3. By spring 2006 there were no paid employees at either Stafford or Abucco leaving a company whose only assets were a shell without any resources. At this point the president owned about 5-7% of the Stafford stock.
4. On May 2 2006 the president announced that the Stafford board [all Canadians appointed by him] confirmed a stock-for-debt transaction [$10,000 debt for 50,000,000 Stafford shares]. This transaction had a nominal date of Mar.2 2006 [at which point the Stafford shares were trading at $ .005 a share].
5. The transaction was approved by the board, giving the president 55+% of Stafford. The Stafford shareholders were not consulted or informed of this transaction before the fact, nor were any other debt holders offered the same offer.
6. On May 4 2006, with the required 55+% control, the president effectively sold Stafford to Nucon-RF and agreed to a rollback of 275-1 prior to the conversion. Stafford was also to receive 3,000,000 shares of Nucon-RF for post-consolidated debt.

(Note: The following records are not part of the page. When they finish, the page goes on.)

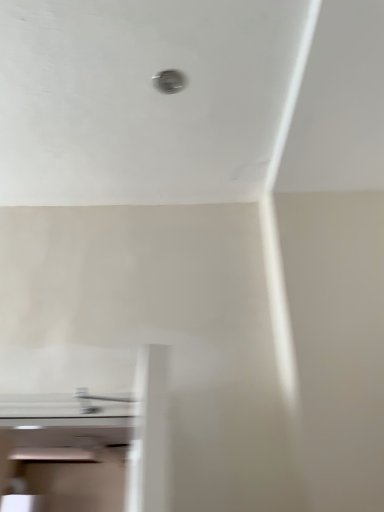 Describe the element at coordinates (96, 400) in the screenshot. I see `satin nickel faucet at lower center` at that location.

Identify the location of satin nickel faucet at lower center. (96, 400).

Measure the distance between point (157,73) and camera.

They are 1.25 meters apart.

What are the coordinates of `metallic circular hole at upper center` in the screenshot? It's located at (169, 81).

Image resolution: width=384 pixels, height=512 pixels. What do you see at coordinates (169, 81) in the screenshot? I see `metallic circular hole at upper center` at bounding box center [169, 81].

Locate an element on the screen. The width and height of the screenshot is (384, 512). satin nickel faucet at lower center is located at coordinates (96, 400).

Is metallic circular hole at upper center to the right of satin nickel faucet at lower center from the viewer's perspective?

Yes, metallic circular hole at upper center is to the right of satin nickel faucet at lower center.

Who is more distant, metallic circular hole at upper center or satin nickel faucet at lower center?

metallic circular hole at upper center is behind.

Is point (162, 81) behind point (80, 389)?

No.

From the image's perspective, is metallic circular hole at upper center over satin nickel faucet at lower center?

Indeed, from the image's perspective, metallic circular hole at upper center is shown above satin nickel faucet at lower center.

From a real-world perspective, is metallic circular hole at upper center physically located above or below satin nickel faucet at lower center?

From a real-world perspective, metallic circular hole at upper center is physically above satin nickel faucet at lower center.

Can you confirm if metallic circular hole at upper center is thinner than satin nickel faucet at lower center?

Yes, metallic circular hole at upper center is thinner than satin nickel faucet at lower center.

Which of these two, metallic circular hole at upper center or satin nickel faucet at lower center, stands taller?

With more height is satin nickel faucet at lower center.

Looking at this image, in terms of size, does metallic circular hole at upper center appear bigger or smaller than satin nickel faucet at lower center?

In the image, metallic circular hole at upper center appears to be smaller than satin nickel faucet at lower center.

Choose the correct answer: Is metallic circular hole at upper center inside satin nickel faucet at lower center or outside it?

metallic circular hole at upper center is located beyond the bounds of satin nickel faucet at lower center.

Would you say metallic circular hole at upper center is a long distance from satin nickel faucet at lower center?

Absolutely, metallic circular hole at upper center is distant from satin nickel faucet at lower center.

Is metallic circular hole at upper center facing towards satin nickel faucet at lower center?

No, metallic circular hole at upper center is not aimed at satin nickel faucet at lower center.

I want to click on hole located behind the satin nickel faucet at lower center, so click(x=169, y=81).

Which object is positioned more to the right, satin nickel faucet at lower center or metallic circular hole at upper center?

metallic circular hole at upper center.

Is satin nickel faucet at lower center further to the viewer compared to metallic circular hole at upper center?

No, satin nickel faucet at lower center is closer to the viewer.

Which point is more forward, (78, 396) or (183, 73)?

Positioned in front is point (183, 73).

From the image's perspective, which one is positioned lower, satin nickel faucet at lower center or metallic circular hole at upper center?

satin nickel faucet at lower center is shown below in the image.

From a real-world perspective, between satin nickel faucet at lower center and metallic circular hole at upper center, who is vertically lower?

satin nickel faucet at lower center.

Considering the relative sizes of satin nickel faucet at lower center and metallic circular hole at upper center in the image provided, is satin nickel faucet at lower center wider than metallic circular hole at upper center?

Yes.

Between satin nickel faucet at lower center and metallic circular hole at upper center, which one has more height?

satin nickel faucet at lower center.

Who is bigger, satin nickel faucet at lower center or metallic circular hole at upper center?

satin nickel faucet at lower center is bigger.

Is satin nickel faucet at lower center not within metallic circular hole at upper center?

Yes, satin nickel faucet at lower center is located beyond the bounds of metallic circular hole at upper center.

Is satin nickel faucet at lower center not close to metallic circular hole at upper center?

Yes, satin nickel faucet at lower center is far from metallic circular hole at upper center.

Looking at this image, could you tell me if satin nickel faucet at lower center is facing metallic circular hole at upper center?

No, satin nickel faucet at lower center is not oriented towards metallic circular hole at upper center.

What's the angular difference between satin nickel faucet at lower center and metallic circular hole at upper center's facing directions?

There is a 98.1-degree angle between the facing directions of satin nickel faucet at lower center and metallic circular hole at upper center.

In order to click on hole that appears on the right of satin nickel faucet at lower center in this screenshot , I will do `click(169, 81)`.

The width and height of the screenshot is (384, 512). I want to click on hole above the satin nickel faucet at lower center (from the image's perspective), so click(169, 81).

Identify the location of tap that appears below the metallic circular hole at upper center (from a real-world perspective). (96, 400). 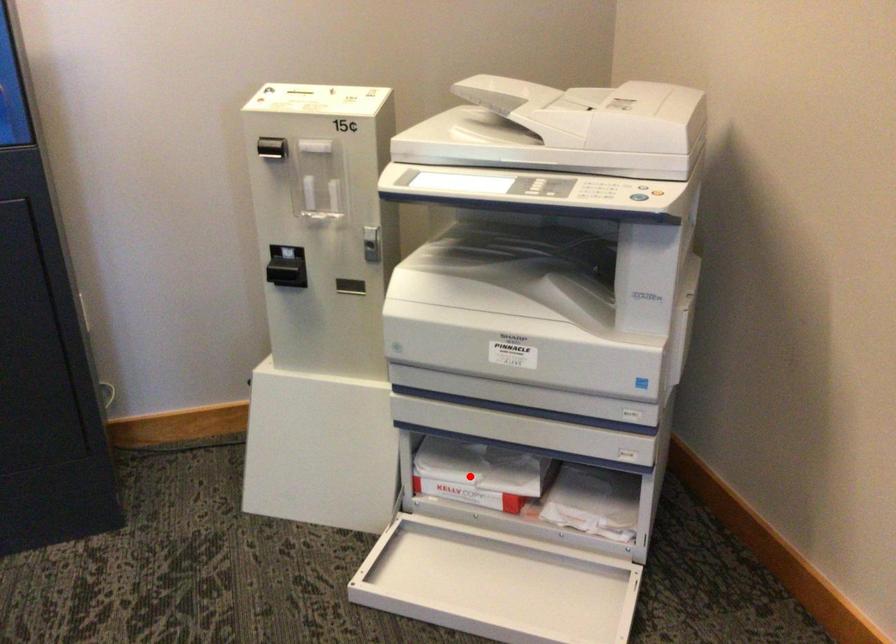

7. This means that the president received 180,000 shares of Nucon for his Stafford position plus his share of the 3,000,000-share debt allocation for $10,000. All the other Stafford shareholders combined received 163,000 shares with no share [to my knowledge] in the 3,000,000 post-consolidation shares.
8. The shareholders were never consulted on the transaction and requests for information on the disposition of the 3,000, 000 "debt" shares have been denied.
9. After the purchase and name change, Mr. Connors resigned leaving Mr. Sinclair as the only NNRF director with any affiliation with Stafford. Mr. Sinclair is an officer and significant shareholder in NNRI.
10. The questions remain; were the Stafford shareholders treated fairly and who benefited from the allocation of the 3,000,000 Nucon shares that formed part of the transaction?
11. The original Stafford/Abucco shareholders did not have the resources at the time to mount a lawsuit at that point.